Requirement: Beneath this line are the data; copy exactly the part of them that opens with the line containing "elongated openings. A" and closes with the line containing "and air circulation.", and only that part.

Provided records:
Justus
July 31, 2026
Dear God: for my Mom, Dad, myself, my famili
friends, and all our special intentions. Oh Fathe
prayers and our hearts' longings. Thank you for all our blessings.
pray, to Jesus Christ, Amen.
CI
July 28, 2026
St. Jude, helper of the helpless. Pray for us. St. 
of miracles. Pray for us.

---

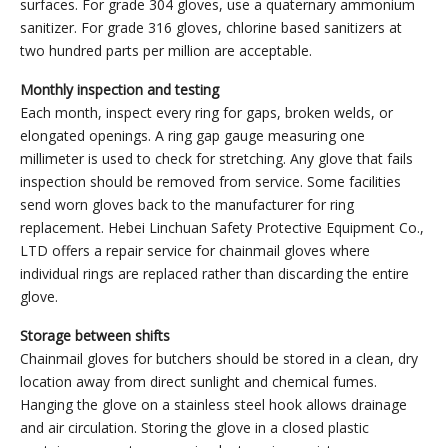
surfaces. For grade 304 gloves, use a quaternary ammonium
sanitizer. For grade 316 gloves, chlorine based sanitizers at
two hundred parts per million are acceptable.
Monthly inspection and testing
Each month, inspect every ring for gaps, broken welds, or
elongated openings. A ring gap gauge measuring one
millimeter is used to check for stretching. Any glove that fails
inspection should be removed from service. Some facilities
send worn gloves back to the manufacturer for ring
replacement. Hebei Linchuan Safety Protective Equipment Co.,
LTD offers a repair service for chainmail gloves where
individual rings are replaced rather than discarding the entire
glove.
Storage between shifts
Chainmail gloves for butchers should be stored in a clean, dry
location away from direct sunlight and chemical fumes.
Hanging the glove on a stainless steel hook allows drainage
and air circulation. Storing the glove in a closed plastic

Exercise answer:
elongated openings. A ring gap gauge measuring one
millimeter is used to check for stretching. Any glove that fails
inspection should be removed from service. Some facilities
send worn gloves back to the manufacturer for ring
replacement. Hebei Linchuan Safety Protective Equipment Co.,
LTD offers a repair service for chainmail gloves where
individual rings are replaced rather than discarding the entire
glove.
Storage between shifts
Chainmail gloves for butchers should be stored in a clean, dry
location away from direct sunlight and chemical fumes.
Hanging the glove on a stainless steel hook allows drainage
and air circulation. Storing the glove in a closed plastic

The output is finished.